Input:

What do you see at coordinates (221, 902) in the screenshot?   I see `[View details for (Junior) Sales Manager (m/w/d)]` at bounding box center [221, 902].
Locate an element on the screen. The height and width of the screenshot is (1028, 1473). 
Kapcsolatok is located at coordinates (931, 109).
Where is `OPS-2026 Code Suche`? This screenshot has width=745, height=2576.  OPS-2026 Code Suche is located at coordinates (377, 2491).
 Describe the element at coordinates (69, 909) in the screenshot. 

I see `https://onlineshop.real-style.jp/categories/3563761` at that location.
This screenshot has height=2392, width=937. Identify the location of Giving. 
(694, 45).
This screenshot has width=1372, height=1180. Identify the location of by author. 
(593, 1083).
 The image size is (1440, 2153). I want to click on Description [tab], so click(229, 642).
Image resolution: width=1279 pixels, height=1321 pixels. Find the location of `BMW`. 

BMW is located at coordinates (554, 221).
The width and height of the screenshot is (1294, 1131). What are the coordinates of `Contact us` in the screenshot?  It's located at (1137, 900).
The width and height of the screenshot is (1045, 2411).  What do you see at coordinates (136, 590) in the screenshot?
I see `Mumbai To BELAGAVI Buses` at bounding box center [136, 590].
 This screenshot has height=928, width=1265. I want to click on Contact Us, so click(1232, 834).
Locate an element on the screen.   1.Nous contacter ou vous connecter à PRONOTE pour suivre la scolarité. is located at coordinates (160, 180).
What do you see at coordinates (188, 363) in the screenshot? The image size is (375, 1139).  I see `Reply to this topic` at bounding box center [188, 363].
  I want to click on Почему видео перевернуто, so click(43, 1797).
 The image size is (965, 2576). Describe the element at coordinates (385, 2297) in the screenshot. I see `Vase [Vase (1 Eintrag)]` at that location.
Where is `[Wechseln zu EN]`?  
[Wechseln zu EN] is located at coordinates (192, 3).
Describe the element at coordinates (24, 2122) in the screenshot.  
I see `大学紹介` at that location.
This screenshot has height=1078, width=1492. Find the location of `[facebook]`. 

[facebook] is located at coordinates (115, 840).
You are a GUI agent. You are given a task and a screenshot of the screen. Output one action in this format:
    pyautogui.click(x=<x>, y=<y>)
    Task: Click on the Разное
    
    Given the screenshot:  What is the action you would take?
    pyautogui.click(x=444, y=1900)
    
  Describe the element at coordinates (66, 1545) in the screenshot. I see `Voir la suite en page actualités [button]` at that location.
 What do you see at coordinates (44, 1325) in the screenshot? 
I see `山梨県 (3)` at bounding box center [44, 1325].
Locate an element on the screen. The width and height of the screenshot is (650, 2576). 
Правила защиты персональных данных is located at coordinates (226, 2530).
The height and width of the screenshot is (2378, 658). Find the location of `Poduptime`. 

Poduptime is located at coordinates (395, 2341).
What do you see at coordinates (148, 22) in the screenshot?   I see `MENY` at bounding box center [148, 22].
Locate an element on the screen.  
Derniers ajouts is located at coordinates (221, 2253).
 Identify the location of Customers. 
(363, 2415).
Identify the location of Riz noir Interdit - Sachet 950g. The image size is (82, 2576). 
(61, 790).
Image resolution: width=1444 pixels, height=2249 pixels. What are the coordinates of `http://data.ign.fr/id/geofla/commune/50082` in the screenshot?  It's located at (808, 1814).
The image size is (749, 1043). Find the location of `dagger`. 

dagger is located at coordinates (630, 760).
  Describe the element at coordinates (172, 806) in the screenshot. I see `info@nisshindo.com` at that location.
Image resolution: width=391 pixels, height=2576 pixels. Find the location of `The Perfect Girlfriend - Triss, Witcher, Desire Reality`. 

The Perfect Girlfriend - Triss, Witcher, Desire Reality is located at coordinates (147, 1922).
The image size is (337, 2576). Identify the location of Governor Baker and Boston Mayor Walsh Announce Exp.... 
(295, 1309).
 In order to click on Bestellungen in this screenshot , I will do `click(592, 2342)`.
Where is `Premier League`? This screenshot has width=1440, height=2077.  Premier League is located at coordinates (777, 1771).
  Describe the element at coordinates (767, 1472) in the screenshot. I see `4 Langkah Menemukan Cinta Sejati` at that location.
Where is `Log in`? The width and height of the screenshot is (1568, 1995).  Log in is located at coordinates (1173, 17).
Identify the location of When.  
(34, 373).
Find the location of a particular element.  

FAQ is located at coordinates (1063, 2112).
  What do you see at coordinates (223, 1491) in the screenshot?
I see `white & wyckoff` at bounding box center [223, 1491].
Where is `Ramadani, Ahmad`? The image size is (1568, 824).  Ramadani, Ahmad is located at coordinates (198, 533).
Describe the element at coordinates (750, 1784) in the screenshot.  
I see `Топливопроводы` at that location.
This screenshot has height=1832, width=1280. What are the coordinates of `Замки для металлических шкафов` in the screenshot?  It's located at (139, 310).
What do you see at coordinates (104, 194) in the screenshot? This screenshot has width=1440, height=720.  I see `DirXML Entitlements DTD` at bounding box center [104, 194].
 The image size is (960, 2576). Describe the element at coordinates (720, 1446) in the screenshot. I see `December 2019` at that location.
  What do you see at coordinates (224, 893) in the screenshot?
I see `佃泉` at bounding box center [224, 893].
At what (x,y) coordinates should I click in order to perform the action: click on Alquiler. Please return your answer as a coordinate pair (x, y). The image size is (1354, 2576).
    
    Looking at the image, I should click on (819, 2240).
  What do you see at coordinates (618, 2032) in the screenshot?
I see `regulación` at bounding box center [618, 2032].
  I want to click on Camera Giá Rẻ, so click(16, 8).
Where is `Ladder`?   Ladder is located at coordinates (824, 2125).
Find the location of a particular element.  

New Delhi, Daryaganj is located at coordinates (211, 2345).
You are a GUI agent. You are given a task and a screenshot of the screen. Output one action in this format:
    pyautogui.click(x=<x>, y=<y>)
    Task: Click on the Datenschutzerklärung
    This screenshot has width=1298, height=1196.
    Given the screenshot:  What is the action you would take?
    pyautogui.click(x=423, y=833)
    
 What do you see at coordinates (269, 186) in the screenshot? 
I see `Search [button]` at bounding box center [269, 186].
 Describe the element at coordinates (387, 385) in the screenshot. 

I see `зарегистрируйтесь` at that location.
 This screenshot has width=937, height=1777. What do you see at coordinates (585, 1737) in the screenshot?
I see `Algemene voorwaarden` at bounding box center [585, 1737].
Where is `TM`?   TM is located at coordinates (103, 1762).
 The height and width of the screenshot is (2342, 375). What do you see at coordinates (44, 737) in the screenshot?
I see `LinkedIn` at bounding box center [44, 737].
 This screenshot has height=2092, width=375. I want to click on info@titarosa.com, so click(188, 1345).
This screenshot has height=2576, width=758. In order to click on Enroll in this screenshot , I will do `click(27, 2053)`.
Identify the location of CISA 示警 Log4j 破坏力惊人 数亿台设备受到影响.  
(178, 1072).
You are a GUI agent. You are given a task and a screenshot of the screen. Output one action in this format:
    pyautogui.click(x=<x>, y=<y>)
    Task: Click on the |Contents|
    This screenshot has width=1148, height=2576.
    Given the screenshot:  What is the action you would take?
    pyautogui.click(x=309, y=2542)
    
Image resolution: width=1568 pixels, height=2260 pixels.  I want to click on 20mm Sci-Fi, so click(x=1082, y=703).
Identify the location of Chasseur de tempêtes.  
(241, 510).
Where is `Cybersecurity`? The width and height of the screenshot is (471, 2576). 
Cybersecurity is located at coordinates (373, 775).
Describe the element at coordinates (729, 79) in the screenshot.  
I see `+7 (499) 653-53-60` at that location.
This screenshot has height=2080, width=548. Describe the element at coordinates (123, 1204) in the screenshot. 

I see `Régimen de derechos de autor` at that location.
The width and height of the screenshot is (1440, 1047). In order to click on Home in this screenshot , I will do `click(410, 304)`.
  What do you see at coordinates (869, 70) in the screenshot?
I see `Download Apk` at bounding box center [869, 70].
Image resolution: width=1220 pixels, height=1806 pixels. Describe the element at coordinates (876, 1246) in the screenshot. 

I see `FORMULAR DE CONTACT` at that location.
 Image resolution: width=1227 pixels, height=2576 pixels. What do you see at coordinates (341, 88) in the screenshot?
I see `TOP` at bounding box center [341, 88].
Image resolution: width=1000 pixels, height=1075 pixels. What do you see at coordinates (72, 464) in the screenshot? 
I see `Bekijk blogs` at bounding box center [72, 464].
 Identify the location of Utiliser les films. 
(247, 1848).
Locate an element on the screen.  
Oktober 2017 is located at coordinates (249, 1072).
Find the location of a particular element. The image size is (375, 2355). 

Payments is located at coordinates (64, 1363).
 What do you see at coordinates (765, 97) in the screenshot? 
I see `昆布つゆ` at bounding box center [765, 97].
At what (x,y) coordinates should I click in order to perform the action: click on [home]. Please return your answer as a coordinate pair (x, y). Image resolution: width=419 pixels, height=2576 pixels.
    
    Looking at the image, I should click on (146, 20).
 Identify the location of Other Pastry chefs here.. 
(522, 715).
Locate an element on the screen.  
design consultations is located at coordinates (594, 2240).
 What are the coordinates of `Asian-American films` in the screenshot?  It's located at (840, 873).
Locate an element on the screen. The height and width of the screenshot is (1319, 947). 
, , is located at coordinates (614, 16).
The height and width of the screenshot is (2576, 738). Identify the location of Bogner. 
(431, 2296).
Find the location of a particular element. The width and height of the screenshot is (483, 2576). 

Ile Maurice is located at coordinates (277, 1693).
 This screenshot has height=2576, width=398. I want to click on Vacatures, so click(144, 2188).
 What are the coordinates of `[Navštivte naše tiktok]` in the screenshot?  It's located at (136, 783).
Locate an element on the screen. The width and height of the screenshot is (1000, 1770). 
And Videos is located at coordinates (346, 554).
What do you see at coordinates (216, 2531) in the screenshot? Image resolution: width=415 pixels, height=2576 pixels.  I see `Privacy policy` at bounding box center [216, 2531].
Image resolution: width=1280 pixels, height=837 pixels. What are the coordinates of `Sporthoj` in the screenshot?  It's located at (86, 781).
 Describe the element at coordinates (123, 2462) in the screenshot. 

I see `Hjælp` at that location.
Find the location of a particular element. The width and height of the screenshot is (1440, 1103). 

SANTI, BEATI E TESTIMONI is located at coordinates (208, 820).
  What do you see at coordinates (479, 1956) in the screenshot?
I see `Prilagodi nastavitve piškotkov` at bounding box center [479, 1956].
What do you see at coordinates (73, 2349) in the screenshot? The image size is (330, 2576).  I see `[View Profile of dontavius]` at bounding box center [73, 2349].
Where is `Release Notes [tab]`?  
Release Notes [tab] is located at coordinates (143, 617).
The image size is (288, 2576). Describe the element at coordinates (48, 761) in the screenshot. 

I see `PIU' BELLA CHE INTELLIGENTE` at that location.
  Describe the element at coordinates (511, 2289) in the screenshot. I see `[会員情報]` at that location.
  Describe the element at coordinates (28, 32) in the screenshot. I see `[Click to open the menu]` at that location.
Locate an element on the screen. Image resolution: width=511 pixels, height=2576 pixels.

Requirement: Only one part of the material above is to be transcribed, namely the lines starting with the line that has "Image resolution: width=1279" and going on through the line that has "The width and height of the screenshot is (1294, 1131).", exactly as they stand.

Answer box:
Image resolution: width=1279 pixels, height=1321 pixels. Find the location of `BMW`. 

BMW is located at coordinates (554, 221).
The width and height of the screenshot is (1294, 1131). What are the coordinates of `Contact us` in the screenshot?  It's located at (1137, 900).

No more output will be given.